Thank you. And please don't worry about naming my other dog in your post. It is certainly no problem and I am sorry I even mentioned it.


----------



## Sabis mom (Mar 20, 2014)

I'm sorry for your loss.

Sabi has been gone over a year. I still find the odd tuft of her fur in some odd spot. Maybe it means I don't clean enough?


----------



## Bridget (Apr 5, 2004)

I am also sorry for your loss of Buzz. I bet the hair is going to be like Easter grass and Christmas tree needles, finding it for months after we thought it was gone. Take care.


----------



## Waffle Iron (Apr 3, 2012)

Rangers_mom said:


> My Buzzy always shed a lot, but I swear right before he died he must have exploded a huge fur bomb - it is all over our house. I mean it was always in a lot of places but now I am finding it in places I never found it before. And it will just one hair here and one hair there. As if his fur exploded in a "don't you ever forget me" bomb.
> 
> Well I can never forget him anyway but I am kind of looking forward to seeing how long it takes before I stop finding his fur.


When Blue died I was uncovering ancient fur artifacts for a good year.


----------



## Rangers_mom (May 16, 2013)

I know I will be finding fur for a long time to come and I am sure it will put a smerk on my face each time I do.


----------



## Rangers_mom (May 16, 2013)

Bridget said:


> I am also sorry for your loss of Buzz. I bet the hair is going to be like Easter grass and Christmas tree needles, finding it for months after we thought it was gone. Take care.

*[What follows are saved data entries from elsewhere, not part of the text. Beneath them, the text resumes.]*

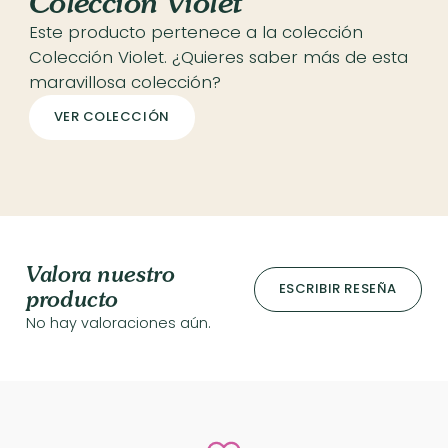
Colección Violet
Este producto pertenece a la colección
Colección Violet. ¿Quieres saber más de esta
maravillosa colección?
VER COLECCIÓN
Valora nuestro
ESCRIBIR RESEÑA
producto
No hay valoraciones aún.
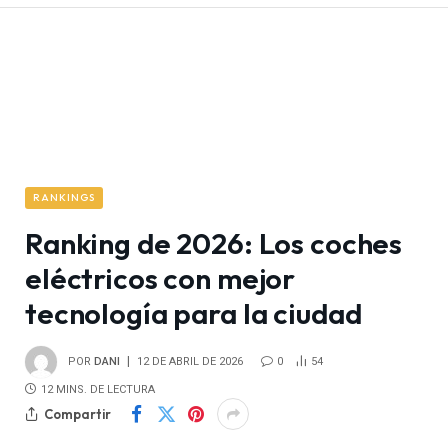
RANKINGS
Ranking de 2026: Los coches
eléctricos con mejor
tecnología para la ciudad
POR
DANI
12 DE ABRIL DE 2026
0
54
12 MINS. DE LECTURA
Compartir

I am Jewish so no experience with easter grass or Christmas tree needles but I will take your word for it ?. I suppose the closest thing for us would be crumbs from Matzo but i sure hope those don't take a year to find.


----------



## GatorBytes (Jul 16, 2012)

Ahhh, fur...the gift that keeps on giving

Rangers_Mom...silver linings, happy you found your way at this time.

Peace to you little Buzz


----------